Aim the gun the right way

The last time Paul Farhi and I disagreed, it was about who’s to blame for the fall of newspapers (he found journalists blameless; I didn’t). We disagree about the same topic again. This time, he’s arguing – in an incredibly long American Journalism Review piece – that it’s the Associated Press’ fault for selling content to portals.

I’m going to suggest that you compare his analysis to that of Joey Baker, who writes a heavy metal rendition of Clay Shirky’s already-legendary essay on the economics of news.

Inherent in what Farhi writes is every old assumption about the economics of media, unchallenged by others and by the reality of a new reality. The notion is that portals were empowered by having the AP’s news and that this made it into a commodity (not the AP’s homogenization of the news, not the fact that knowledge, once known, is a commodity). But as the AP’s execs and defenders say in the piece, if the AP had not been there, Reuters would have been. Indeed, Reuters was. A

nd today, Reuters has shifted to a reverse-syndication model in which it gives headlines to portals for links back, which Reuters then monetizes (sharing revenue back for the value of the links). The AP, handcuffed by its paper-owners, can’t do that. The papers should be following Reuters’ example by giving the headlines in exchange for links, which they then monetize.

The AP is, indeed, hurting papers, but not the way Farhi thinks. It’s hurting them by cutting off links to the original reporting.
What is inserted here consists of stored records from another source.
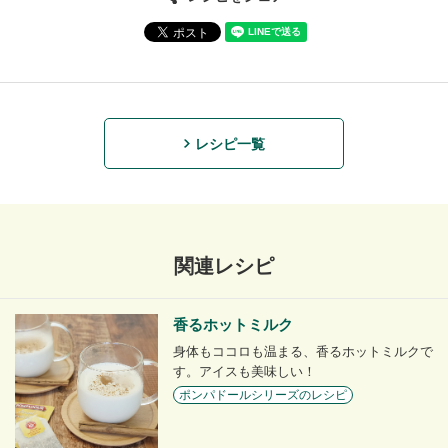
レシピ一覧
関連レシピ
香るホットミルク
身体もココロも温まる、香るホットミルクで
す。アイスも美味しい！
ポンパドールシリーズのレシピ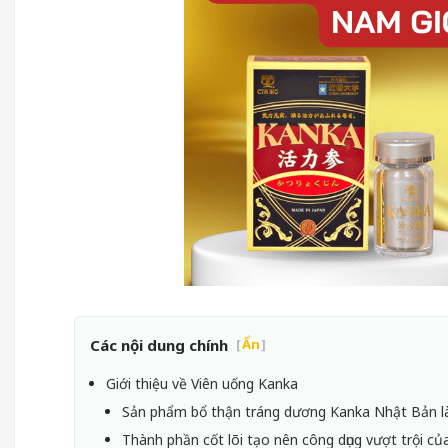
Các nội dung chính
[
Ẩn
]
Giới thiệu về Viên uống Kanka
Sản phẩm bổ thận tráng dương Kanka Nhật Bản l
Thành phần cốt lõi tạo nên công dụng vượt trội c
That is how the link economy works. (Oh, and by the way, the big bad portals are themselves crumbling. One wonders which will die first: the papers or their supposed killers.)

The fallacy in Farhi’s argument is this: “When you give away the news, it becomes a commodity. When something becomes a commodity, you lose your pricing power. And that’s where we are today on the Web.”

Now see Joey Baker shooting that through such arguments – aka “the kool-aid of the bass-akwards mind fuck that the ‘old media’ folks try to sell you” – like a machine gun:

“Our economy is based on the trade of IP, and yet, paradoxically, the internet has made information practically infinite. Therefore, attempting to make money by controlling the amount of information is doomed to fail. Put another way: controlling the scarcity of something that isn’t scarce can’t work.”

There are more bullets in his gun:

History is not a good guide here: The internet is a fundamental shift from anything we’ve experienced before. It’s as revolutionary as the printing press and as radical as the written word. It’s both asynchronous and instant two-way communication.

There are however, fundamental laws. We just don’t know them all yet. The idea that you can delay, or should delay the transition to an internet based economy is just stupid. We’re here. Welcome to the future.

We depend on competition in our economy (fundamental law), which means that the first person to figure this out is going to make a boat load of money. Delaying, will guarantee you’re not that person.

There are two camps out there: folks … who think that there is some way that we can charge users for content just because we’ve always done it (we haven’t). And folks like me, who are convinced that the internet is such a fundamental shift to the economy and information management, that charging for basic content is just asinine.

The first of these commentators writes about media for The Washington Post. The second is a student. The first lives in the old world and understands its rules. The second lives in the new world and understands its rules. Who are you going to listen to about the future? It seems obvious to me.